Pasquale Perfetto: La valigia

«Buongiorno signore, carta d’imbarco e passaporto prego».
«Ecco, a lei».
«Quante valigie ha, signore?»
«Quattro».
«Quante?… Quattro!»
«Sì, quattro».
«Mi dispiace signore ma la franchigia bagagli è di tre colli».
«Senta signorina io ho bisogno di imbarcare tutt’e quattro le valigie, per me è necessario».
«Signore le consiglio di far entrare tutto il vestiario nei tre colli».
«No, non è possibile mi servono tutti, non posso lasciarli qua…»
«Dovrà farlo signore, diversamente non può imbarcarsi».
«La prego signorina non li posso lasciare qua, ne ho bisogno, senza mi sentirei nudo».
«Perché non elimina qualche indumento?»
«Non posso».
«Perché non può?»
«Volerebbero via!»
«Come volerebbero via?»
«Sì, volerebbero via».
«Scusi signore che razza di indumenti contengono le sue valigie?»
«Non sono indumenti».

«E cosa sono, signore?»
«Pensieri».
«Pensieri? Ma non sono troppe quattro valigie di pensieri?»
«No, io ci tengo alle mie comodità».
«E li deve portare tutti con sé? Non può lasciarne qualcuno a casa?»
«No, ho paura che li rubino».
«Be’ potrebbe ridurre il numero dei pensieri e farli entrare tutti in tre soli colli, non crede signore?»
«No, non me la sento, soffrirebbero troppo: incastrati l’uno sull’altro in uno spazio ristretto e senza luce… no, preferisco tenerli comodi».
«Ma perché, quanto tempo resta fuori, signore?»
«Sei mesi, signorina».
«Non può indossarne qualcuno più di una volta,? Tanto se sono freschi e puliti, possono essere riutilizzati e…»
«No, ne voglio indossare uno al giorno, i pensieri usati non mi piacciono».
«Può comprarne altri in viaggio, il costo non è eccessivo».
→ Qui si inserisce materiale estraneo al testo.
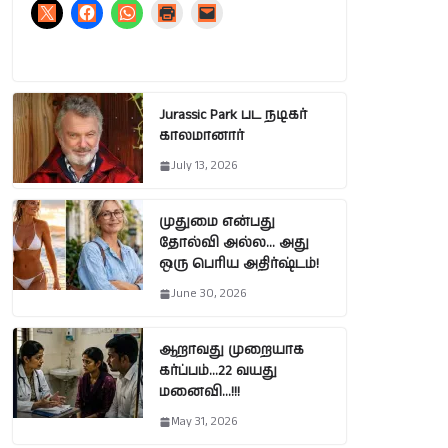
Jurassic Park பட நடிகர்
காலமானார்
July 13, 2026
முதுமை என்பது
தோல்வி அல்ல… அது
ஒரு பெரிய அதிர்ஷ்டம்!
June 30, 2026
ஆறாவது முறையாக
கர்ப்பம்…22 வயது
மனைவி…!!!
May 31, 2026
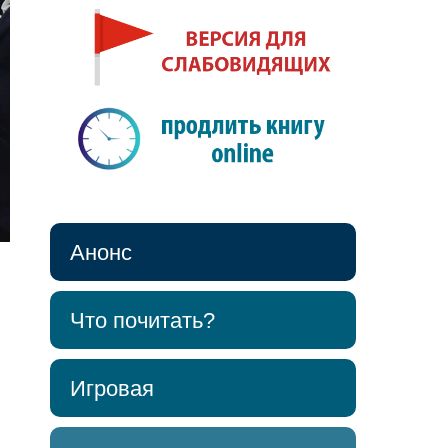
Анонс
Что почитать?
Игровая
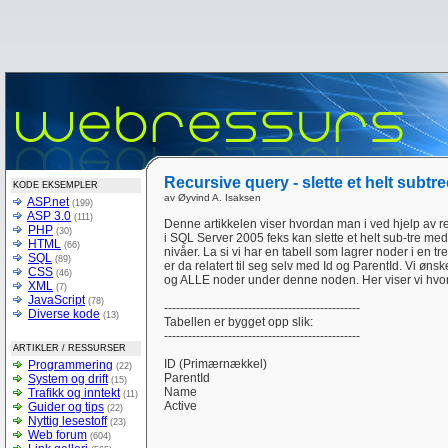
Recursive query - slette et helt subt
KODE EKSEMPLER
av Øyvind A. Isaksen
ASP.net
(199)
ASP 3.0
(111)
Denne artikkelen viser hvordan man i ved hjelp av re
PHP
(30)
i SQL Server 2005 feks kan slette et helt sub-tre me
HTML
(66)
nivåer. La si vi har en tabell som lagrer noder i en t
SQL
(89)
er da relatert til seg selv med Id og ParentId. Vi ønsk
CSS
(46)
og ALLE noder under denne noden. Her viser vi hvor
XML
(7)
JavaScript
(78)
-------------------------------------------------
Diverse kode
(13)
Tabellen er bygget opp slik:
-------------------------------------------------
ARTIKLER / RESSURSER
ID (Primærnækkel)
Programmering
(22)
ParentId
System og drift
(15)
Name
Trafikk og inntekt
(11)
Active
Guider og tips
(22)
Nyttig lesestoff
(23)
Web forum
(604)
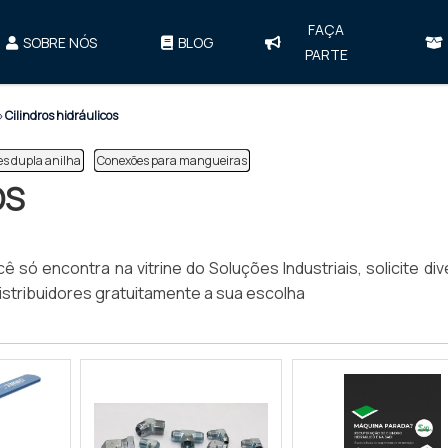
FAÇA
SOBRE NÓS
BLOG
PARTE
»
Cilindros hidráulicos
s dupla anilha
Conexões para mangueiras
OS
ê só encontra na vitrine do Soluções Industriais, solicite di
stribuidores gratuitamente a sua escolha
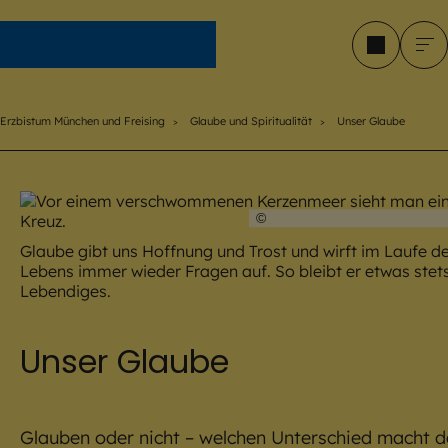
Erzbistum München und Freising
Erzbistum München und Freising
Glaube und Spiritualität
Unser Glaube
©
Brian Jackson / stock.ad
Glaube gibt uns Hoffnung und Trost und wirft im Laufe d
Lebens immer wieder Fragen auf. So bleibt er etwas stet
Lebendiges.
Unser Glaube
Glauben oder nicht – welchen Unterschied macht 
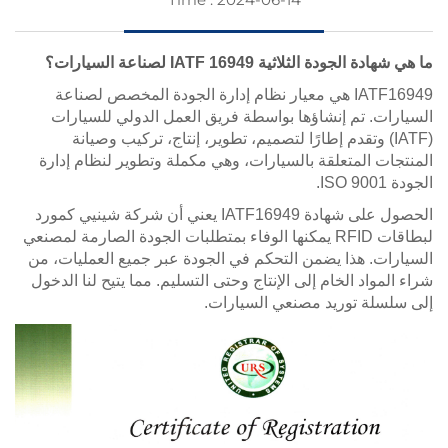
ما هي شهادة الجودة الثلاثية IATF 16949 لصناعة السيارات؟
IATF16949 هي معيار نظام إدارة الجودة المخصص لصناعة
السيارات. تم إنشاؤها بواسطة فريق العمل الدولي للسيارات
(IATF) وتقدم إطارًا لتصميم، تطوير، إنتاج، تركيب وصيانة
المنتجات المتعلقة بالسيارات، وهي مكملة وتطوير لنظام إدارة
الجودة ISO 9001.
الحصول على شهادة IATF16949 يعني أن شركة شينيي كمورد
لبطاقات RFID يمكنها الوفاء بمتطلبات الجودة الصارمة لمصنعي
السيارات. هذا يضمن التحكم في الجودة عبر جميع العمليات، من
شراء المواد الخام إلى الإنتاج وحتى التسليم. مما يتيح لنا الدخول
إلى سلسلة توريد مصنعي السيارات.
«I pensieri in vendita sono polverosi e antiquati, preferisco i miei».
«Senta signore io non posso aiutarla, lei deve assolutamente eliminare una valigia. Tolga la rossa».
«No, la rossa no».
«Perché la rossa no?»
«È quella dei pensieri d’amore».
«Allora la verde».
«Neanche, è quella dei pensieri di speranza».
«Quella blu allora».
«Nemmeno, è quella dei pensieri di pace».
«Non resta che la viola. Elimini quella viola allora».
«No! Proprio quella no!»
«Perché proprio quella no, signore? Che tipo di pensieri contiene quella valigia?»
«Ehm…»
«Allora? Me lo dice signore?»
«Ehm… quella viola non contiene pensieri».
«Cosa allora?»
«Ehm… sogni».
«Sogni?! Lo sa che il contrabbando di sogni è punibile con l’arresto immediato? Lei è un folle!»
«Lo so, lo so, ma i sogni sono miei, perché non dovrei portarli con me?»
«I sogni vanno condivisi con gli altri, altrimenti è impossibile che si realizzino. Apra subito la valigia viola e faccia uscire i sogni, in modo che possano beneficiarne anche gli altri. Si muova!».
«D’accordo, d’accordo lo faccio, ma non ne posso tenere qualcuno per me?»
«Non c’è bisogno: i sognatori come lei possono produrne tanti. Felice volo signore».